Écosse – Loin des préoccupations de Buckingham Palace, la princesse Anna a démontré une fois de plus son caractère bien trempé en passant une journée décontractée au milieu des rugbymen écossais, offrant une bouffée d’air frais et un…

La princesse Anna déchaînée

Écosse – Loin des préoccupations de Buckingham Palace, la princesse Anna a démontré une fois de plus son caractère bien trempé en passant une journée décontractée au milieu des rugbymen écossais, offrant une bouffée d’air frais et un contraste saisissant avec les récentes turbulences au sein de la famille royale.

À Murrayfield, le haut lieu du rugby écossais, la princesse royale, marraine de la Scottish Rugby Union, a rencontré les joueurs et le personnel. L’événement a été marqué par une ambiance détendue et des échanges humoristiques, rompant avec le protocole habituel. « Je suis ravie de passer une journée avec des gaillards comme ça », a-t-elle plaisanté, accompagnant ses paroles de tapes dans le dos et de sourires. Cette remarque, rapidement relayée sur les réseaux sociaux et dans les tabloïds britanniques, a suscité un vif intérêt.

À 74 ans, la princesse Anna est reconnue pour son dévouement au service public et son sang-froid à toute épreuve. Elle est notamment célèbre pour avoir affronté sans broncher une tentative d’enlèvement, répondant à son ravisseur d’un laconique « Peu probable ! ». Son sens du devoir est légendaire, mais elle sait aussi se permettre des moments de détente avec une ironie typiquement britannique.
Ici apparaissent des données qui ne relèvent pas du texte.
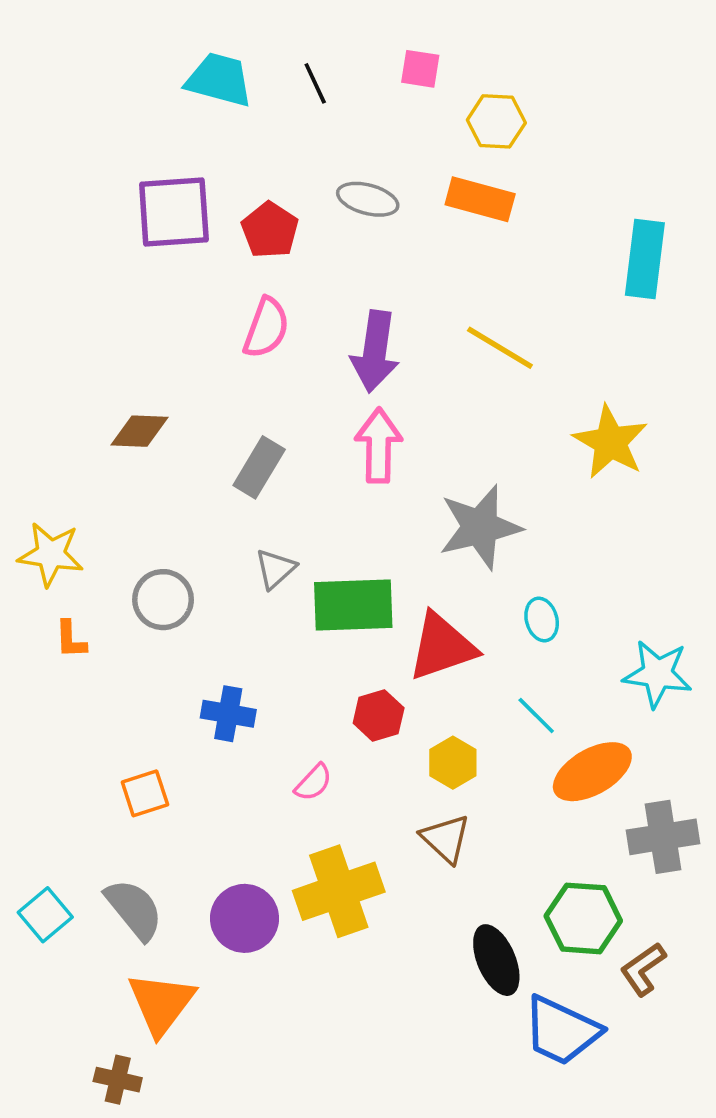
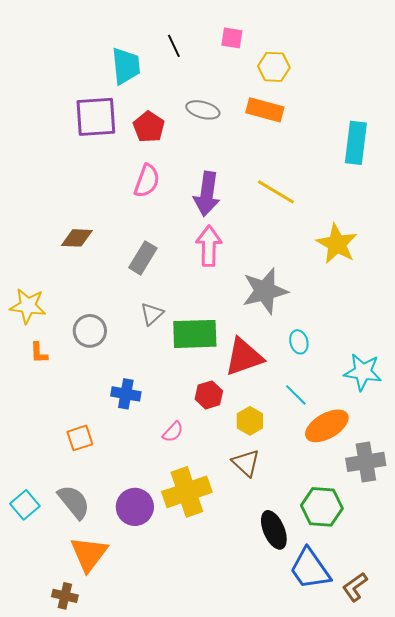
cyan trapezoid: (219, 80) -> (126, 66), moved, turned 69
brown L-shape: (643, 969) -> (355, 587), moved
blue trapezoid: (562, 1031) -> (310, 569), turned 30

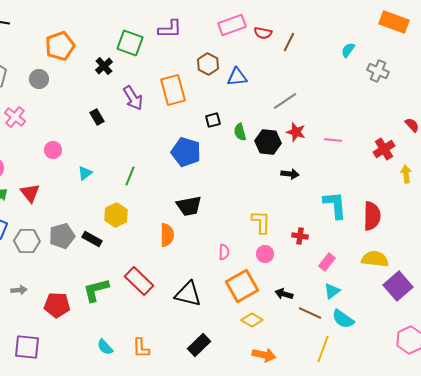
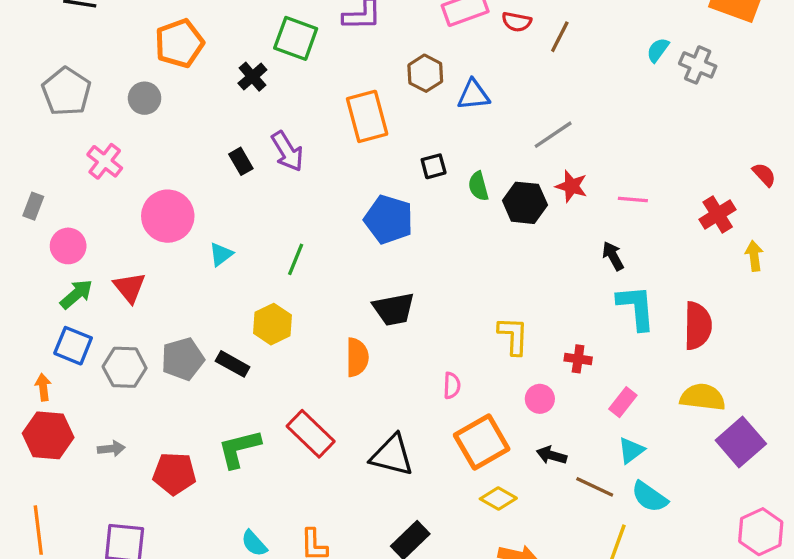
gray cross: (378, 71) -> (698, 65), moved
purple arrow: (133, 98) -> (287, 151), moved
pink circle: (53, 150) -> (168, 216), size x1.8
black arrow: (290, 174) -> (613, 256), moved, turned -126
pink circle: (265, 254) -> (540, 399), moved

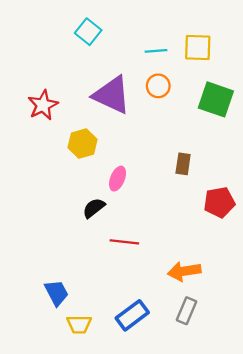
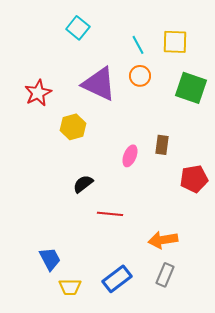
cyan line: (156, 51) -> (138, 45), turned 66
pink ellipse: (118, 179) -> (130, 156), moved

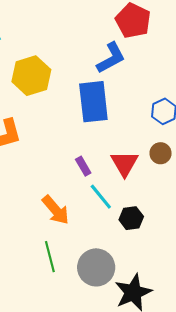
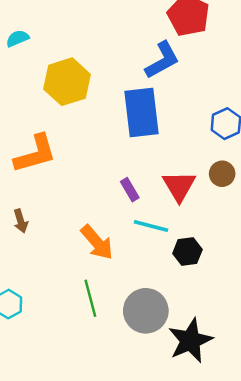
cyan line: (101, 197) -> (151, 226), turned -36

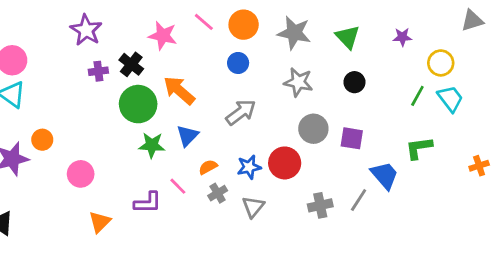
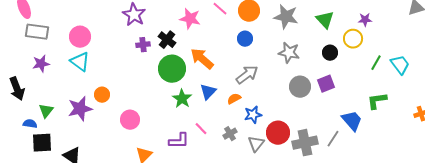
yellow circle: (441, 63) -> (353, 39), moved
purple square: (352, 138) -> (326, 84), moved, turned -30
green star: (152, 145) -> (182, 99), turned 30
red circle: (285, 163) -> (278, 133), moved
orange semicircle: (208, 167) -> (234, 99), moved
gray cross: (320, 205) -> (305, 143), size x1.4

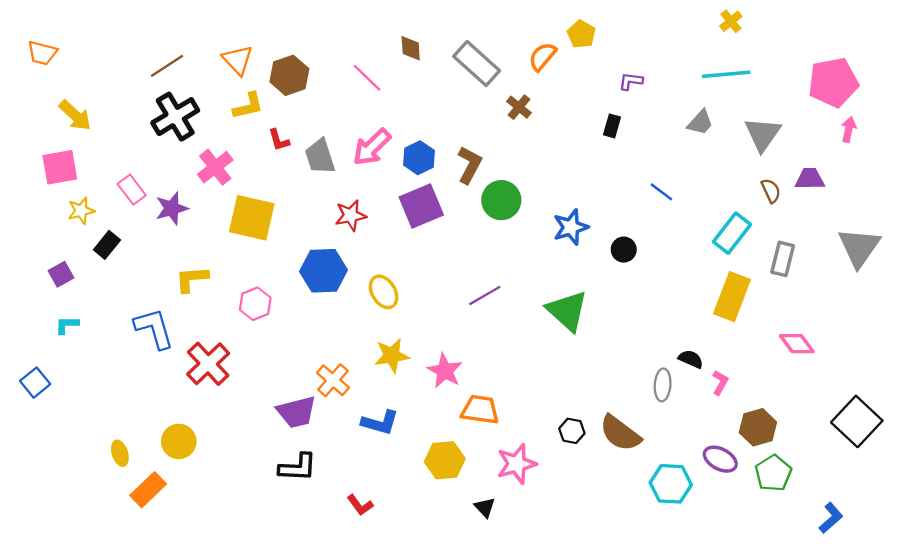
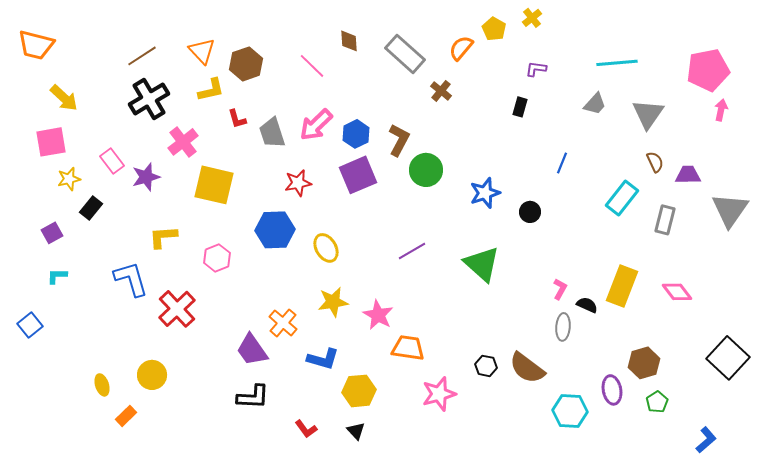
yellow cross: (731, 21) -> (532, 18), moved
orange trapezoid: (42, 53) -> (36, 45), size x1.4
purple trapezoid: (810, 179) -> (688, 175), moved
blue line: (661, 192) -> (562, 163), turned 75
yellow rectangle: (732, 297) -> (622, 286), moved
pink L-shape: (720, 383) -> (560, 289), moved
purple trapezoid: (296, 412) -> (252, 350), turned 69
purple ellipse: (720, 459) -> (612, 390), turned 52
yellow hexagon: (445, 460) -> (359, 391), moved
green pentagon: (773, 473) -> (657, 402), size x0.7
orange rectangle: (148, 490) -> (126, 416), size x0.7
black triangle: (485, 507) -> (356, 431), moved

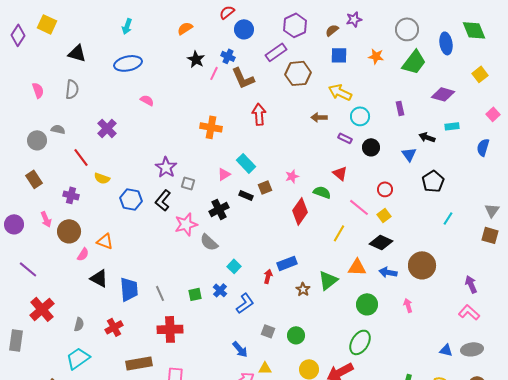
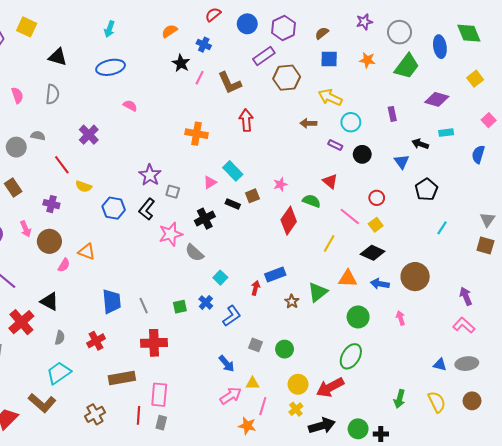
purple star: (354, 19) -> (364, 22), moved
blue circle: (244, 29) -> (247, 24), moved
blue cross: (228, 56) -> (204, 45), moved
black triangle: (99, 278) -> (49, 301), moved

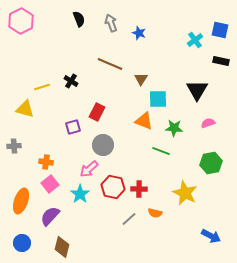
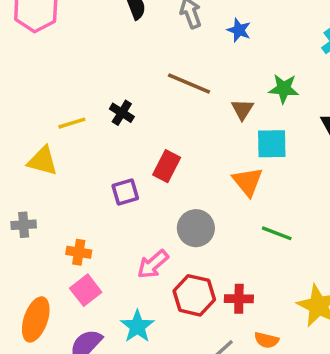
orange triangle: (144, 121) -> (248, 182), turned 30
green star: (174, 128) -> (284, 89), moved
gray circle: (103, 145) -> (196, 228), moved
cyan star: (80, 194) -> (137, 326), moved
Le cadre de cette journée informelle était idéal : un terrain verdoyant, des joueurs en pleine forme, des applaudissements et l’énergie communicative d’un sport exigeant discipline et contact physique. La princesse a assisté aux entraînements, observé les tests physiques, pris des photos et serré les mains des athlètes et des supporters. Pas de fioritures, pas de glamour ostentatoire, simplement sa présence et son allure de chef d’état-major en repos.

Dans un contexte souvent marqué par le formalisme et la prudence, Anna rappelle que la monarchie peut aussi se permettre une pause. Et que, parfois, une heure passée à observer des plaquages et des biceps gonflés est plus bénéfique qu’un thé de l’après-midi.

Si la cour la décrit comme le « pilier d’acier » des Windsor, à Murrayfield, elle est perçue comme une femme pragmatique, qui n’a jamais hésité à se retrousser les manches et à plaisanter sur la carrure imposante des rugbymen. C’est peut-être cette authenticité qui explique sa popularité auprès des Britanniques, souvent méfiants à l’égard des sourires de façade.

Cette journée sportive, placée sous le signe de la camaraderie et de la discrétion, a été dépourvue de potins royaux, privilégiant l’authenticité et la substance. Une chose est sûre : quand la princesse Anna est de bonne humeur, l’atmosphère s’en ressent, même au sein de la monarchie.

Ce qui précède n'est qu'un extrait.